Exercise prompt
A word-for-word copy of the records is needed, with every picture left out.

Page images and extracted text:
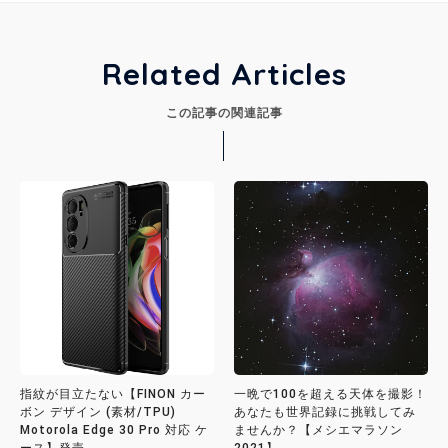
Related Articles
この記事の関連記事
指紋が目立たない【FINON カー
一晩で100を超える天体を撮影！
ボン デザイン (素材/TPU)
あなたも世界記録に挑戦してみ
Motorola Edge 30 Pro 対応 ケ
ませんか？【メシエマラソン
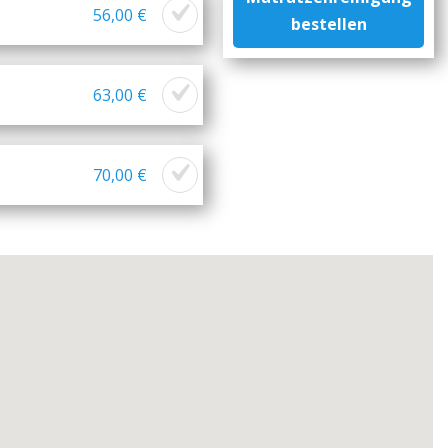
56,00 €
bestellen
63,00 €
70,00 €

Reply
Related Articles
この記事の関連記事
指紋が目立たない【FINON カー
一晩で100を超える天体を撮影！
ボン デザイン (素材/TPU)
あなたも世界記録に挑戦してみ
Motorola Edge 30 Pro 対応 ケ
ませんか？【メシエマラソン
56,00 €
bestellen
63,00 €
70,00 €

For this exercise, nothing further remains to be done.